When Maloof first looked at his auction loot, he thought Maier’s pictures were terrific. But he couldn’t find any information about her, aside from her obituary, and the photography novice didn’t trust his own eye. So turned to the Internet (of course). Enthusiastic responses on Flickr confirmed his hunch. Maloof quickly — and legitimately — acquired as many of her possessions as he could. He bought the other boxes sold at auction from their winning bidders. And some basic sleuthing led him to a storage unit, from which he rescued thousands of negatives and rolls of undeveloped film.
Maloof’s discovery also sparked a worldwide news story. After all, the basics are juicy human-interest-headline bait: Maier worked as a nanny, primarily in Chicago, but died never having shown her work, which is on par with the greats of street photography. She was an artist hiding in plain sight, only to be celebrated posthumously. People ate it up. And then they moved on.
Except Maloof. “My mission is to put Vivian in the history books,” Maloof tells one broadcast news reporter.
After rehashing this background story, this documentary picks up where the headlines left off. Overwhelmed by the sheer scale of his discovery and convinced of its inherent artistic value, Maloof first attempts to give the photos permanence and value through the expected channels: museums. But they’re not interested.
So he continues plugging away at the monumental task of organizing and archiving her work by himself. But he becomes obsessed with more than Maier’s photos, telling us, “You always want to know, who is behind the work?” He begins reconstructing Maier’s life from her artifacts, and there’s plenty of material to work with. In simple and symmetrical Andersonian shots, we see Maloof’s treasure: dozens of income tax checks laid out like wafer-thin bricks; audio tapes of her own thoughts and interviews with locals about current events; a veritable mosaic of colorful costume jewelry; bus passes; buttons; film reels; and dozens upon dozens of photo envelopes.

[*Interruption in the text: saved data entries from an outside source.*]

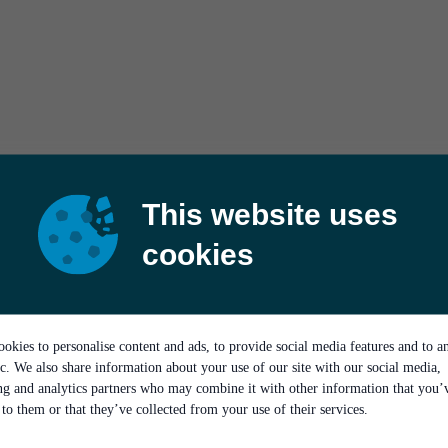
This website uses
cookies
okies to personalise content and ads, to provide social media features and to a
ic. We also share information about your use of our site with our social media,
ing and analytics partners who may combine it with other information that you’
to them or that they’ve collected from your use of their services.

Maloof gathers an impressive group of interviewees. Photographers Joel Meyerowitz and Mary Ellen Mark lend credibility to Maier’s art — and the images themselves are certainly stunning. Whether snapping a stoic portrait of one of her young charges or a surreptitious shot of an elderly couple asleep on a railcar, Maier’s photos seem to simultaneously burrow straight to the heart of a moment while telescoping outward to the world beyond the picture’s borders. But mainly, we hear recollections from Maier’s former employers and their children: Maier’s lumbering height, vaguely French accent, and ever-present camera. She was odd, everyone agrees, but fiercely independent. She was also fanatically private.
And therein lies the film’s moral paradox. It seems clear that Maier never would have wanted her life on display, so why reassemble it publicly? Maloof is acutely aware of this dilemma and allows Maier’s acquaintances plenty of room to air the grievances she surely would’ve had. Yet he persists.

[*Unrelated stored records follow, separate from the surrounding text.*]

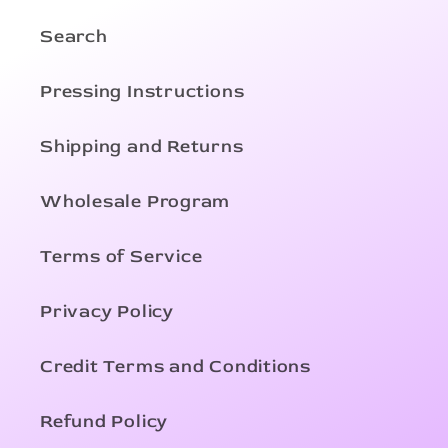
Search
Pressing Instructions
Shipping and Returns
Wholesale Program
Terms of Service
Privacy Policy
Credit Terms and Conditions
Refund Policy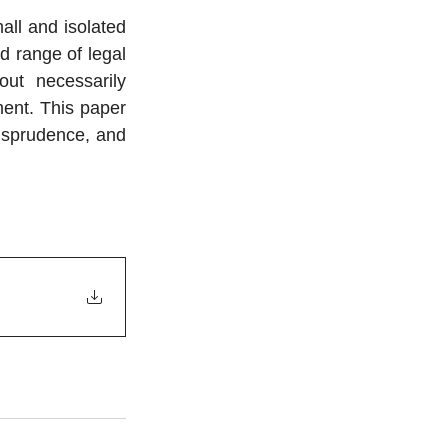
all and isolated 
 range of legal 
ut necessarily 
ent. This paper 
isprudence, and 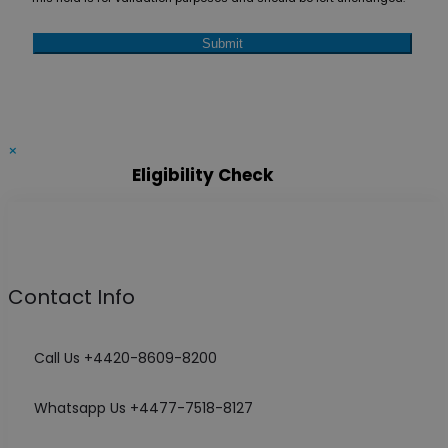
×
Eligibility Check
Contact Info
Call Us +4420-8609-8200
Whatsapp Us +4477-7518-8127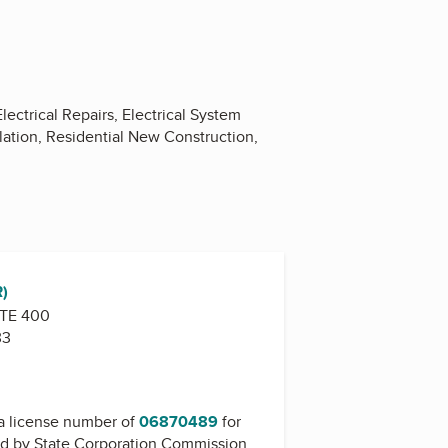
ectrical Repairs, Electrical System
allation, Residential New Construction,
R)
STE 400
33
a license number of
06870489
for
ed by
State Corporation Commission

At first, I felt that Maloof and co-director Charlie Siskel were pursuing the wrong path. Here is a private woman with a collection of work that stands on its own. Why must we mythologize the artist’s life?

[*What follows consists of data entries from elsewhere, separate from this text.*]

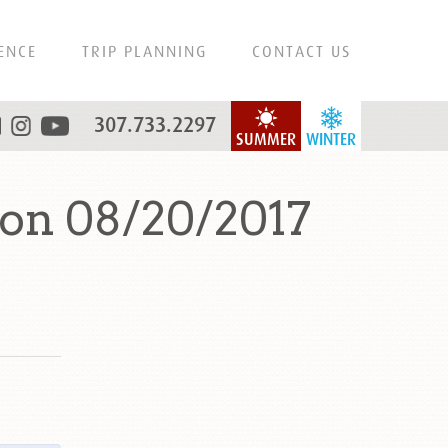
ENCE
TRIP PLANNING
CONTACT US
307.733.2297
SUMMER
WINTER
 on 08/20/2017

But a 1978 essay by John Berger got me thinking I may have too hastily dismissed their mission. Berger’s essay, “Uses of Photography,” is a response to Susan Sontag’s seminal work, On Photography. He writes about the danger of severing images from their meaning, namely the continuum of time from which they are snatched. “The aim must be to construct a context for a photograph, to construct it with words, to construct it with other photographs, to construct it by its place in an ongoing text of photographs and images,” Berger writes. Context also includes memory, which “is not unilinear at all. Memory works radially, that is to say with an enormous number of associations all leading to the same event.”
And this, in fact, very closely mirrors Maloof and Siskel’s endeavor. The film moves in unpredictable directions, often circling back on itself and its themes: Maier’s quirks, her secrecy, another anecdote, another snippet of remembered dialogue. This kaleidoscope of memories occasionally feels repetitive. (The music, an obvious instrumental score, doesn’t help.) But a hazy image of Maier does emerge.
The film is unsettling and unsatisfying. But these feelings arise precisely because Maier is missing. Without her, we are left only with her artifacts, the flotsam of her of memory washed ashore in her wake.